» **WHAT NEEDS TO BE DONE**: Filter the data below, keeping only lines that contain "United".

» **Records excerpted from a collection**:
___

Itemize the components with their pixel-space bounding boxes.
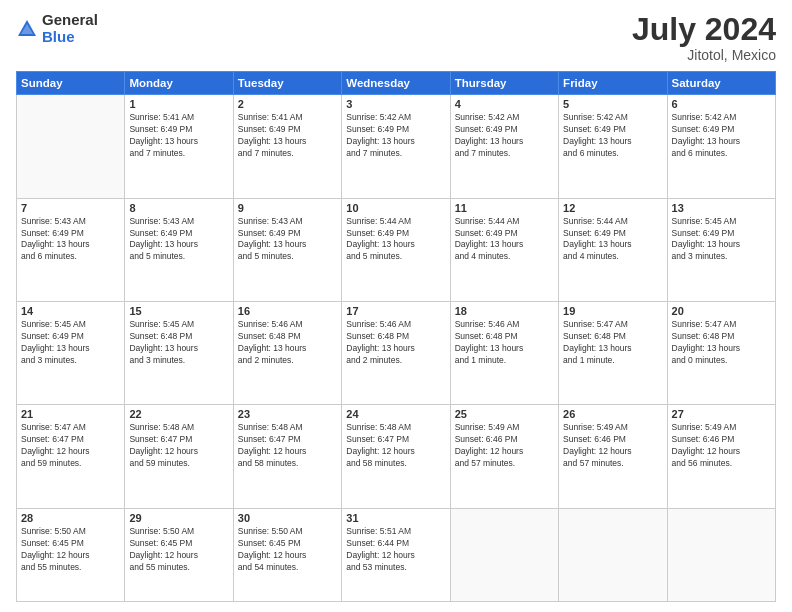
day-info: Sunrise: 5:47 AM Sunset: 6:47 PM Dayligh…: [21, 422, 120, 470]
day-info: Sunrise: 5:44 AM Sunset: 6:49 PM Dayligh…: [563, 216, 662, 264]
calendar-week-row: 14Sunrise: 5:45 AM Sunset: 6:49 PM Dayli…: [17, 302, 776, 405]
day-info: Sunrise: 5:50 AM Sunset: 6:45 PM Dayligh…: [238, 526, 337, 574]
calendar-header-cell: Monday: [125, 72, 233, 95]
day-number: 17: [346, 305, 445, 317]
day-info: Sunrise: 5:46 AM Sunset: 6:48 PM Dayligh…: [238, 319, 337, 367]
calendar-week-row: 7Sunrise: 5:43 AM Sunset: 6:49 PM Daylig…: [17, 198, 776, 301]
calendar-cell: 29Sunrise: 5:50 AM Sunset: 6:45 PM Dayli…: [125, 508, 233, 601]
day-info: Sunrise: 5:49 AM Sunset: 6:46 PM Dayligh…: [563, 422, 662, 470]
day-info: Sunrise: 5:49 AM Sunset: 6:46 PM Dayligh…: [455, 422, 554, 470]
calendar-header-cell: Wednesday: [342, 72, 450, 95]
day-number: 15: [129, 305, 228, 317]
calendar-cell: 3Sunrise: 5:42 AM Sunset: 6:49 PM Daylig…: [342, 95, 450, 198]
calendar-cell: 26Sunrise: 5:49 AM Sunset: 6:46 PM Dayli…: [559, 405, 667, 508]
calendar-cell: 28Sunrise: 5:50 AM Sunset: 6:45 PM Dayli…: [17, 508, 125, 601]
calendar-header-cell: Tuesday: [233, 72, 341, 95]
day-info: Sunrise: 5:48 AM Sunset: 6:47 PM Dayligh…: [129, 422, 228, 470]
logo: General Blue: [16, 12, 98, 45]
day-number: 11: [455, 202, 554, 214]
calendar-cell: 13Sunrise: 5:45 AM Sunset: 6:49 PM Dayli…: [667, 198, 775, 301]
day-number: 21: [21, 408, 120, 420]
month-title: July 2024: [632, 12, 776, 47]
day-number: 16: [238, 305, 337, 317]
calendar-week-row: 1Sunrise: 5:41 AM Sunset: 6:49 PM Daylig…: [17, 95, 776, 198]
calendar-cell: 7Sunrise: 5:43 AM Sunset: 6:49 PM Daylig…: [17, 198, 125, 301]
calendar-header-cell: Thursday: [450, 72, 558, 95]
calendar-cell: 1Sunrise: 5:41 AM Sunset: 6:49 PM Daylig…: [125, 95, 233, 198]
day-number: 7: [21, 202, 120, 214]
calendar-week-row: 21Sunrise: 5:47 AM Sunset: 6:47 PM Dayli…: [17, 405, 776, 508]
day-info: Sunrise: 5:50 AM Sunset: 6:45 PM Dayligh…: [129, 526, 228, 574]
logo-blue: Blue: [42, 29, 98, 46]
day-number: 20: [672, 305, 771, 317]
day-info: Sunrise: 5:48 AM Sunset: 6:47 PM Dayligh…: [238, 422, 337, 470]
calendar-cell: 17Sunrise: 5:46 AM Sunset: 6:48 PM Dayli…: [342, 302, 450, 405]
calendar-body: 1Sunrise: 5:41 AM Sunset: 6:49 PM Daylig…: [17, 95, 776, 602]
day-number: 5: [563, 98, 662, 110]
day-info: Sunrise: 5:45 AM Sunset: 6:49 PM Dayligh…: [672, 216, 771, 264]
calendar-cell: [559, 508, 667, 601]
day-info: Sunrise: 5:48 AM Sunset: 6:47 PM Dayligh…: [346, 422, 445, 470]
day-info: Sunrise: 5:50 AM Sunset: 6:45 PM Dayligh…: [21, 526, 120, 574]
day-number: 29: [129, 512, 228, 524]
day-info: Sunrise: 5:46 AM Sunset: 6:48 PM Dayligh…: [346, 319, 445, 367]
day-number: 22: [129, 408, 228, 420]
calendar-cell: 9Sunrise: 5:43 AM Sunset: 6:49 PM Daylig…: [233, 198, 341, 301]
calendar-cell: 25Sunrise: 5:49 AM Sunset: 6:46 PM Dayli…: [450, 405, 558, 508]
calendar-cell: 12Sunrise: 5:44 AM Sunset: 6:49 PM Dayli…: [559, 198, 667, 301]
header: General Blue July 2024 Jitotol, Mexico: [16, 12, 776, 63]
logo-general: General: [42, 12, 98, 29]
day-number: 30: [238, 512, 337, 524]
calendar-cell: 5Sunrise: 5:42 AM Sunset: 6:49 PM Daylig…: [559, 95, 667, 198]
day-number: 19: [563, 305, 662, 317]
day-number: 18: [455, 305, 554, 317]
day-number: 31: [346, 512, 445, 524]
day-info: Sunrise: 5:43 AM Sunset: 6:49 PM Dayligh…: [129, 216, 228, 264]
calendar-cell: [450, 508, 558, 601]
calendar: SundayMondayTuesdayWednesdayThursdayFrid…: [16, 71, 776, 602]
day-info: Sunrise: 5:51 AM Sunset: 6:44 PM Dayligh…: [346, 526, 445, 574]
day-info: Sunrise: 5:42 AM Sunset: 6:49 PM Dayligh…: [672, 112, 771, 160]
calendar-cell: 19Sunrise: 5:47 AM Sunset: 6:48 PM Dayli…: [559, 302, 667, 405]
calendar-header-cell: Friday: [559, 72, 667, 95]
day-info: Sunrise: 5:41 AM Sunset: 6:49 PM Dayligh…: [129, 112, 228, 160]
calendar-cell: 2Sunrise: 5:41 AM Sunset: 6:49 PM Daylig…: [233, 95, 341, 198]
calendar-cell: 16Sunrise: 5:46 AM Sunset: 6:48 PM Dayli…: [233, 302, 341, 405]
day-number: 3: [346, 98, 445, 110]
day-info: Sunrise: 5:42 AM Sunset: 6:49 PM Dayligh…: [563, 112, 662, 160]
calendar-cell: [667, 508, 775, 601]
day-number: 23: [238, 408, 337, 420]
calendar-header-cell: Saturday: [667, 72, 775, 95]
day-number: 4: [455, 98, 554, 110]
calendar-cell: 22Sunrise: 5:48 AM Sunset: 6:47 PM Dayli…: [125, 405, 233, 508]
day-info: Sunrise: 5:42 AM Sunset: 6:49 PM Dayligh…: [455, 112, 554, 160]
day-number: 14: [21, 305, 120, 317]
day-info: Sunrise: 5:43 AM Sunset: 6:49 PM Dayligh…: [21, 216, 120, 264]
calendar-cell: 11Sunrise: 5:44 AM Sunset: 6:49 PM Dayli…: [450, 198, 558, 301]
calendar-cell: 14Sunrise: 5:45 AM Sunset: 6:49 PM Dayli…: [17, 302, 125, 405]
location: Jitotol, Mexico: [632, 47, 776, 63]
calendar-cell: 31Sunrise: 5:51 AM Sunset: 6:44 PM Dayli…: [342, 508, 450, 601]
day-number: 6: [672, 98, 771, 110]
calendar-cell: 27Sunrise: 5:49 AM Sunset: 6:46 PM Dayli…: [667, 405, 775, 508]
calendar-cell: 15Sunrise: 5:45 AM Sunset: 6:48 PM Dayli…: [125, 302, 233, 405]
day-number: 1: [129, 98, 228, 110]
day-number: 9: [238, 202, 337, 214]
day-number: 10: [346, 202, 445, 214]
page: General Blue July 2024 Jitotol, Mexico S…: [0, 0, 792, 612]
day-info: Sunrise: 5:42 AM Sunset: 6:49 PM Dayligh…: [346, 112, 445, 160]
day-info: Sunrise: 5:45 AM Sunset: 6:49 PM Dayligh…: [21, 319, 120, 367]
day-info: Sunrise: 5:41 AM Sunset: 6:49 PM Dayligh…: [238, 112, 337, 160]
day-info: Sunrise: 5:46 AM Sunset: 6:48 PM Dayligh…: [455, 319, 554, 367]
calendar-header-cell: Sunday: [17, 72, 125, 95]
day-number: 27: [672, 408, 771, 420]
logo-text: General Blue: [42, 12, 98, 45]
calendar-cell: 20Sunrise: 5:47 AM Sunset: 6:48 PM Dayli…: [667, 302, 775, 405]
calendar-week-row: 28Sunrise: 5:50 AM Sunset: 6:45 PM Dayli…: [17, 508, 776, 601]
calendar-cell: 10Sunrise: 5:44 AM Sunset: 6:49 PM Dayli…: [342, 198, 450, 301]
day-number: 25: [455, 408, 554, 420]
calendar-cell: 18Sunrise: 5:46 AM Sunset: 6:48 PM Dayli…: [450, 302, 558, 405]
day-info: Sunrise: 5:45 AM Sunset: 6:48 PM Dayligh…: [129, 319, 228, 367]
day-info: Sunrise: 5:44 AM Sunset: 6:49 PM Dayligh…: [455, 216, 554, 264]
day-info: Sunrise: 5:47 AM Sunset: 6:48 PM Dayligh…: [672, 319, 771, 367]
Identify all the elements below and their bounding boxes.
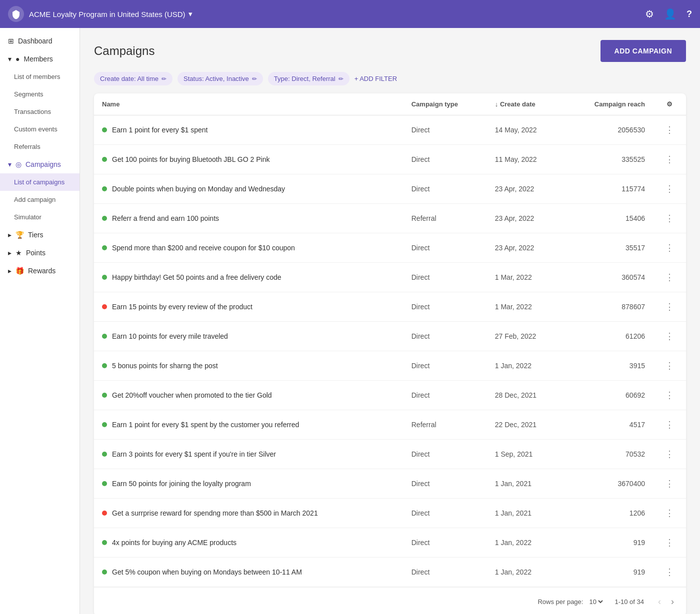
- sidebar-item-tiers[interactable]: ▸ 🏆 Tiers: [0, 226, 80, 244]
- col-header-settings[interactable]: ⚙: [653, 93, 686, 115]
- table-row: Earn 15 points by every review of the pr…: [94, 292, 686, 322]
- cell-reach: 2056530: [564, 115, 653, 145]
- row-menu-button[interactable]: ⋮: [661, 270, 678, 285]
- filter-label-create-date: Create date: All time: [100, 75, 158, 82]
- cell-name: Get 5% coupon when buying on Mondays bet…: [94, 558, 404, 587]
- sidebar-item-dashboard[interactable]: ⊞ Dashboard: [0, 32, 80, 50]
- cell-date: 22 Dec, 2021: [487, 410, 564, 440]
- cell-date: 1 Mar, 2022: [487, 292, 564, 322]
- cell-type: Direct: [404, 115, 487, 145]
- cell-reach: 919: [564, 558, 653, 587]
- row-menu-button[interactable]: ⋮: [661, 240, 678, 255]
- cell-actions: ⋮: [653, 440, 686, 469]
- sidebar-item-list-of-campaigns[interactable]: List of campaigns: [0, 173, 80, 191]
- row-menu-button[interactable]: ⋮: [661, 152, 678, 167]
- sidebar-item-transactions[interactable]: Transactions: [0, 103, 80, 120]
- add-campaign-button[interactable]: ADD CAMPAIGN: [600, 40, 686, 62]
- filter-chip-status[interactable]: Status: Active, Inactive ✏: [178, 72, 263, 85]
- cell-type: Direct: [404, 263, 487, 292]
- filter-label-type: Type: Direct, Referral: [274, 75, 336, 82]
- table-row: Happy birthday! Get 50 points and a free…: [94, 263, 686, 292]
- sidebar-item-campaigns[interactable]: ▾ ◎ Campaigns: [0, 155, 80, 173]
- status-dot: [102, 363, 107, 368]
- row-menu-button[interactable]: ⋮: [661, 565, 678, 580]
- row-menu-button[interactable]: ⋮: [661, 535, 678, 550]
- app-title[interactable]: ACME Loyalty Program in United States (U…: [29, 9, 192, 18]
- expand-icon-tiers: ▸: [8, 231, 12, 239]
- row-menu-button[interactable]: ⋮: [661, 211, 678, 226]
- sidebar-label-transactions: Transactions: [14, 108, 51, 115]
- filters-bar: Create date: All time ✏ Status: Active, …: [94, 72, 686, 85]
- sidebar-label-campaigns: Campaigns: [26, 160, 61, 168]
- help-icon[interactable]: ?: [686, 9, 692, 19]
- cell-date: 23 Apr, 2022: [487, 204, 564, 233]
- sidebar-item-add-campaign[interactable]: Add campaign: [0, 191, 80, 208]
- row-menu-button[interactable]: ⋮: [661, 358, 678, 373]
- row-menu-button[interactable]: ⋮: [661, 447, 678, 462]
- row-menu-button[interactable]: ⋮: [661, 388, 678, 403]
- account-icon[interactable]: 👤: [664, 8, 676, 20]
- campaign-name-text: Earn 3 points for every $1 spent if you'…: [112, 450, 276, 458]
- row-menu-button[interactable]: ⋮: [661, 476, 678, 491]
- row-menu-button[interactable]: ⋮: [661, 506, 678, 521]
- cell-reach: 3915: [564, 351, 653, 381]
- row-menu-button[interactable]: ⋮: [661, 299, 678, 314]
- col-header-create-date[interactable]: ↓ Create date: [487, 93, 564, 115]
- tiers-icon: 🏆: [16, 231, 24, 239]
- filter-chip-type[interactable]: Type: Direct, Referral ✏: [268, 72, 350, 85]
- cell-name: Double points when buying on Monday and …: [94, 174, 404, 204]
- settings-icon[interactable]: ⚙: [645, 8, 654, 20]
- sidebar-item-members[interactable]: ▾ ● Members: [0, 50, 80, 68]
- dropdown-icon[interactable]: ▾: [188, 9, 192, 18]
- cell-type: Direct: [404, 469, 487, 499]
- cell-reach: 919: [564, 528, 653, 558]
- add-filter-button[interactable]: + ADD FILTER: [354, 75, 397, 82]
- row-menu-button[interactable]: ⋮: [661, 329, 678, 344]
- sidebar-item-referrals[interactable]: Referrals: [0, 138, 80, 155]
- sidebar-item-custom-events[interactable]: Custom events: [0, 120, 80, 138]
- sidebar-label-referrals: Referrals: [14, 143, 40, 150]
- row-menu-button[interactable]: ⋮: [661, 122, 678, 137]
- row-menu-button[interactable]: ⋮: [661, 181, 678, 196]
- rows-per-page-select[interactable]: 10 25 50: [587, 598, 604, 606]
- sidebar-label-list-of-members: List of members: [14, 73, 60, 80]
- sidebar-item-segments[interactable]: Segments: [0, 85, 80, 103]
- cell-name: Earn 3 points for every $1 spent if you'…: [94, 440, 404, 469]
- expand-icon-rewards: ▸: [8, 267, 12, 275]
- status-dot: [102, 334, 107, 339]
- table-row: Spend more than $200 and receive coupon …: [94, 233, 686, 263]
- cell-actions: ⋮: [653, 351, 686, 381]
- sidebar-item-list-of-members[interactable]: List of members: [0, 68, 80, 85]
- topbar: ACME Loyalty Program in United States (U…: [0, 0, 700, 28]
- campaign-name-text: Referr a frend and earn 100 points: [112, 214, 219, 222]
- cell-reach: 35517: [564, 233, 653, 263]
- campaign-name-text: Earn 1 point for every $1 spent by the c…: [112, 421, 299, 429]
- campaign-name-text: Get a surrprise reward for spendng more …: [112, 509, 318, 517]
- cell-date: 11 May, 2022: [487, 145, 564, 174]
- cell-type: Direct: [404, 322, 487, 351]
- campaign-name-text: Spend more than $200 and receive coupon …: [112, 244, 295, 252]
- prev-page-button[interactable]: ‹: [654, 595, 665, 609]
- col-header-campaign-reach: Campaign reach: [564, 93, 653, 115]
- sidebar-item-rewards[interactable]: ▸ 🎁 Rewards: [0, 262, 80, 280]
- cell-type: Direct: [404, 381, 487, 410]
- expand-icon-members: ▾: [8, 55, 12, 63]
- next-page-button[interactable]: ›: [667, 595, 678, 609]
- cell-reach: 360574: [564, 263, 653, 292]
- topbar-right: ⚙ 👤 ?: [645, 8, 692, 20]
- status-dot: [102, 511, 107, 516]
- status-dot: [102, 216, 107, 221]
- campaign-name-text: 5 bonus points for sharng the post: [112, 362, 218, 370]
- cell-actions: ⋮: [653, 204, 686, 233]
- cell-type: Direct: [404, 292, 487, 322]
- campaign-name-text: 4x points for buying any ACME products: [112, 539, 236, 547]
- sidebar-item-points[interactable]: ▸ ★ Points: [0, 244, 80, 262]
- table-row: Get 100 points for buying Bluetooth JBL …: [94, 145, 686, 174]
- app-title-text: ACME Loyalty Program in United States (U…: [29, 10, 186, 18]
- cell-actions: ⋮: [653, 263, 686, 292]
- sidebar-item-simulator[interactable]: Simulator: [0, 208, 80, 226]
- cell-reach: 60692: [564, 381, 653, 410]
- row-menu-button[interactable]: ⋮: [661, 417, 678, 432]
- table-settings-icon[interactable]: ⚙: [666, 100, 672, 108]
- filter-chip-create-date[interactable]: Create date: All time ✏: [94, 72, 172, 85]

___

» **RESPONSE TO THIS TASK**:
- app-title[interactable]: ACME Loyalty Program in United States (U…: [29, 9, 192, 18]
- topbar: ACME Loyalty Program in United States (U…: [0, 0, 700, 28]
- app-title-text: ACME Loyalty Program in United States (U…: [29, 10, 186, 18]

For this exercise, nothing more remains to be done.